We think eventually they would let go. The two Presidents have this in common, tough political climates at home. Macron steering clear here when asked about President Trump's troubles.


EMMANUEL MACRON, PRESIDENT OF FRANCE: Here in this office I'm not the one to judge and in certain way to explain your people what should be your President or to consider because of this investigation. Your President is less credible.

CHRIS WALLACE, FOX NEWS ANCHOR: Do you ever wonder whether he will serve his full term?

MACRON: I never wonder that.


KING: Yes, it's a remarkable question. Chris Wallace put to an international leader counting (ph), because this President is under investigation (ph) Macron steering clear. We saw last week, number one, personal diplomacy works with the President. His very close in his words, in his action, but with Prime Minister Abe of Japan for example, they had a round of golf in Mar-a-Lago, but -- but there are limits. Prime Minister Abe got pretty much nothing of what the big things he wanted from the President. Macron wants the President to stay in the Iran nuclear deal.

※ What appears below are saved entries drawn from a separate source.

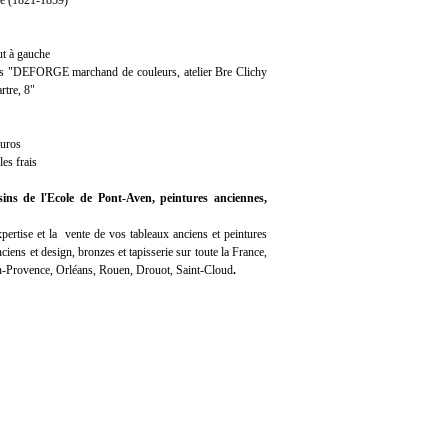
le (1821-1859)
ut à gauche
ers "DEFORGE marchand de couleurs, atelier Bre Clichy
tre, 8"
euros
es frais
sins de l'Ecole de Pont-Aven, peintures anciennes,
pertise
et la
vente
de vos tableaux anciens et peintures
iens et design, bronzes et tapisserie sur toute la France,
en-Provence, Orléans, Rouen, Drouot, Saint-Cloud
.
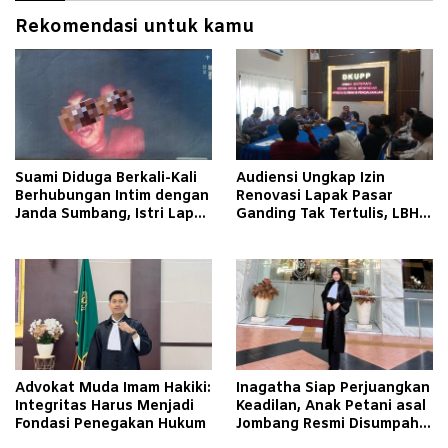
Rekomendasi untuk kamu
Suami Diduga Berkali-Kali
Audiensi Ungkap Izin
Berhubungan Intim dengan
Renovasi Lapak Pasar
Janda Sumbang, Istri Lapor
Ganding Tak Tertulis, LBH
Polisi
Taretan Soroti Kepastian
Hukum
Advokat Muda Imam Hakiki:
Inagatha Siap Perjuangkan
Integritas Harus Menjadi
Keadilan, Anak Petani asal
Fondasi Penegakan Hukum
Jombang Resmi Disumpah
Jadi Advokat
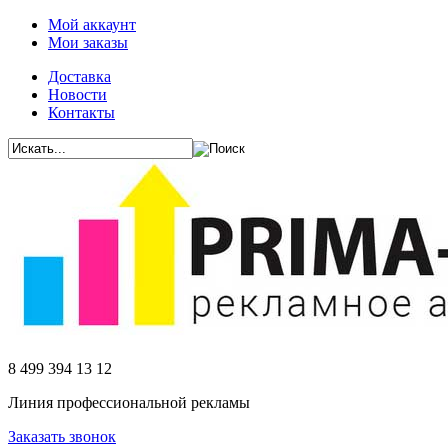
Мой аккаунт
Мои заказы
Доставка
Новости
Контакты
8 499 394 13 12
Линия профессиональной рекламы
Заказать звонок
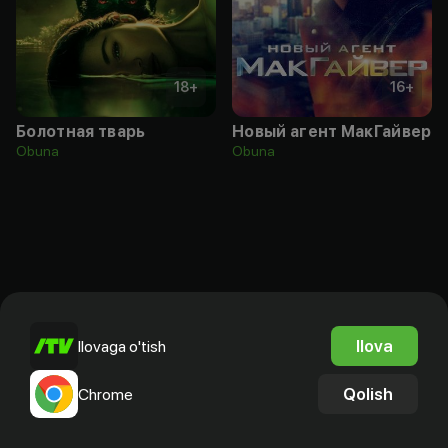
18
+
16
+
Болотная тварь
Новый агент МакГайвер
Obuna
Obuna
Ilova
Ilovaga o'tish
Qolish
Chrome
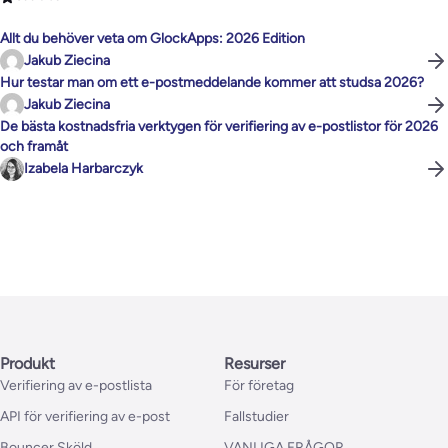
Allt du behöver veta om GlockApps: 2026 Edition
Jakub Ziecina
Hur testar man om ett e-postmeddelande kommer att studsa 2026?
Jakub Ziecina
De bästa kostnadsfria verktygen för verifiering av e-postlistor för 2026
och framåt
Izabela Harbarczyk
Produkt
Resurser
Verifiering av e-postlista
För företag
API för verifiering av e-post
Fallstudier
Bouncer Sköld
VANLIGA FRÅGOR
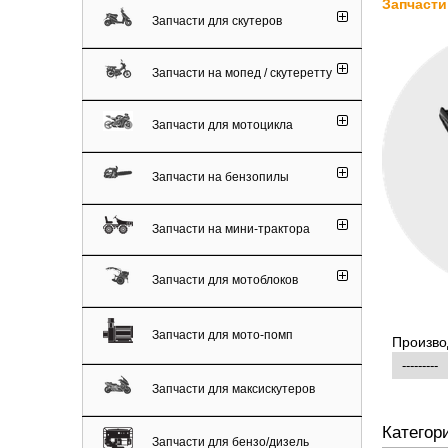
Запчасти
Запчасти для скутеров
Запчасти на мопед / скутеретту
Запчасти для мотоцикла
Запчасти на бензопилы
Запчасти на мини-трактора
Запчасти для мотоблоков
Запчасти для мото-помп
Произво
Запчасти для максискутеров
Категор
Запчасти для бензо/дизель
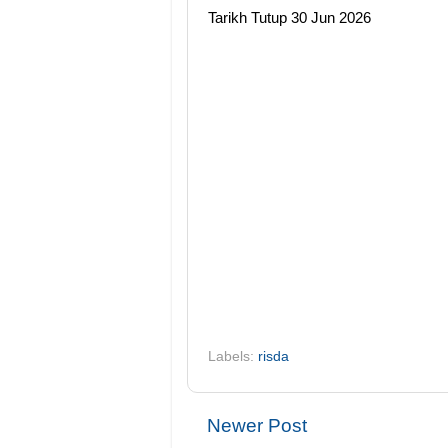
Tarikh Tutup 30 Jun 2026
Labels:
risda
Newer Post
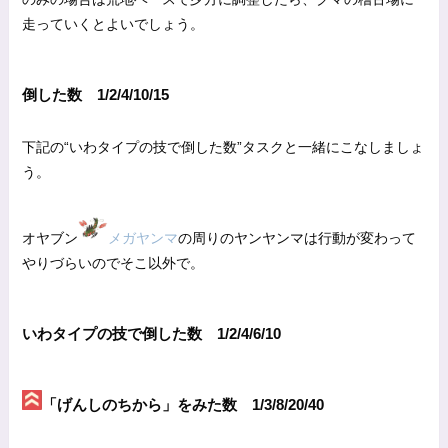
走っていくとよいでしょう。
倒した数 1/2/4/10/15
下記の“いわタイプの技で倒した数”タスクと一緒にこなしましょ
う。
オヤブン
メガヤンマ
の周りのヤンヤンマは行動が変わって
やりづらいのでそこ以外で。
いわタイプの技で倒した数 1/2/4/6/10
「げんしのちから」をみた数 1/3/8/20/40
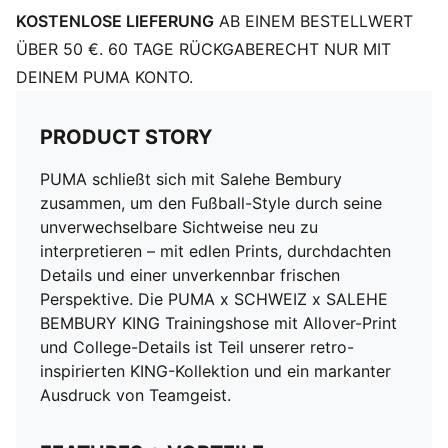
Reißverschluss
KOSTENLOSE LIEFERUNG
AB EINEM BESTELLWERT
ÜBER 50 €. 60 TAGE RÜCKGABERECHT NUR MIT
DEINEM PUMA KONTO.
PRODUCT STORY
PUMA schließt sich mit Salehe Bembury
zusammen, um den Fußball-Style durch seine
unverwechselbare Sichtweise neu zu
interpretieren – mit edlen Prints, durchdachten
Details und einer unverkennbar frischen
Perspektive. Die PUMA x SCHWEIZ x SALEHE
BEMBURY KING Trainingshose mit Allover-Print
und College-Details ist Teil unserer retro-
inspirierten KING-Kollektion und ein markanter
Ausdruck von Teamgeist.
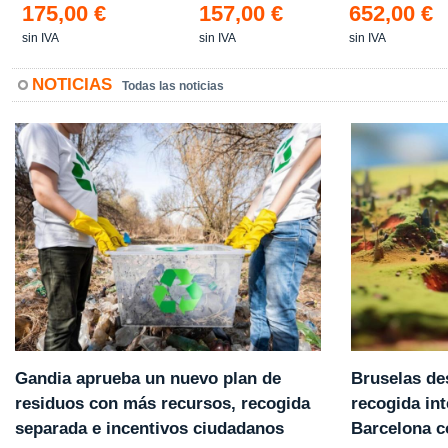
175,00 €
157,00 €
652,00 €
sin IVA
sin IVA
sin IVA
NOTICIAS
Todas las noticias
Gandia aprueba un nuevo plan de
Bruselas de
residuos con más recursos, recogida
recogida int
separada e incentivos ciudadanos
Barcelona 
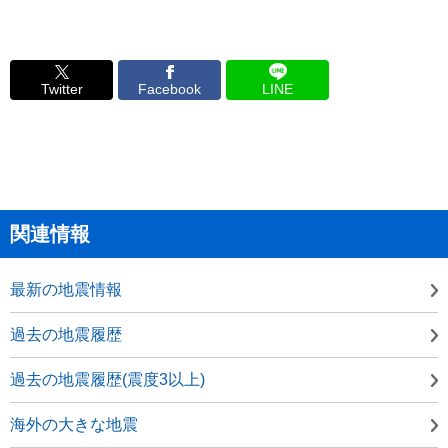
Twitter
Facebook
LINE
関連情報
最新の地震情報
過去の地震履歴
過去の地震履歴(震度3以上)
海外の大きな地震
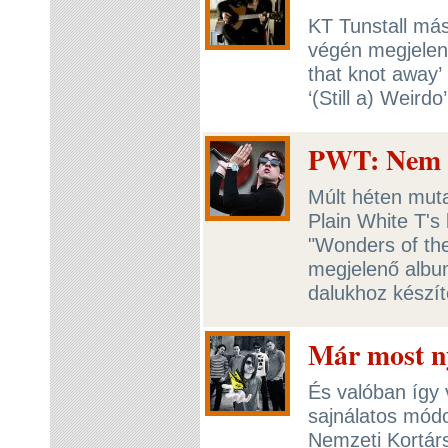
KT Tunstall más
végén megjelenő
that knot away’
‘(Still a) Weird
PWT: Nem s
Múlt héten mut
Plain White T's 
"Wonders of th
megjelenő albu
dalukhoz készít
Már most ny
És valóban így 
sajnálatos mó
Nemzeti Kortárs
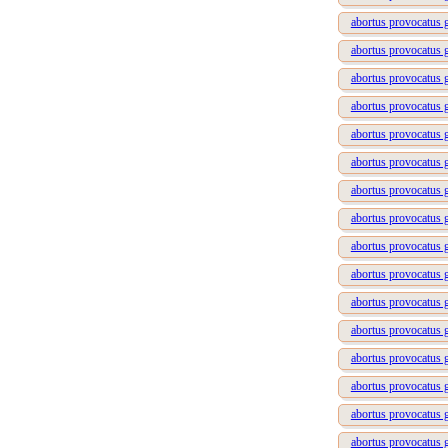
abortus provocatus 
abortus provocatus 
abortus provocatus 
abortus provocatus g
abortus provocatus g
abortus provocatus 
abortus provocatus 
abortus provocatus 
abortus provocatus 
abortus provocatus 
abortus provocatus g
abortus provocatus g
abortus provocatus 
abortus provocatus 
abortus provocatus 
abortus provocatus 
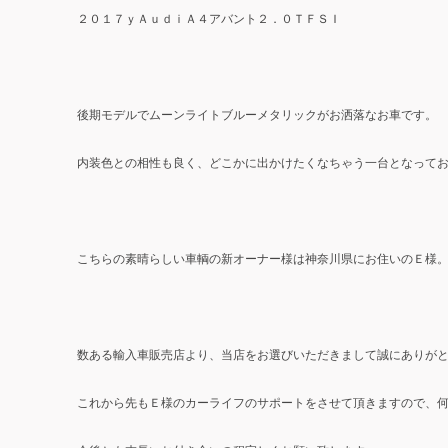
２０１７ｙＡｕｄｉＡ４アバント２．０ＴＦＳＩ
後期モデルでムーンライトブルーメタリックがお洒落なお車です。
内装色との相性も良く、どこかに出かけたくなちゃう一台となって
こちらの素晴らしい車輌の新オーナー様は神奈川県にお住いのＥ様
数ある輸入車販売店より、当店をお選びいただきまして誠にありが
これから先もＥ様のカーライフのサポートをさせて頂きますので、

KING: To get back in the Paris Climate Accords. Is there any reason to believe even though he like Abe has played the played -- Trump play book almost perfectly. Is there any reason to believe the President is going to give him what he wants? TALEV: No. No, there are reasons why the President may consider some version of staying in the Iran deal. But they probably don't hinge on a personal relationship with Emmanuel Macron. If they did the U.S. would be back in the Paris deal by now also. Macron feelings are really important to President Trump. But when we talk to world leaders from any other country including Europe, they all say Macron is like, there is one or two guys who can talk to Trump like that. And make an impression on him. And he's of them.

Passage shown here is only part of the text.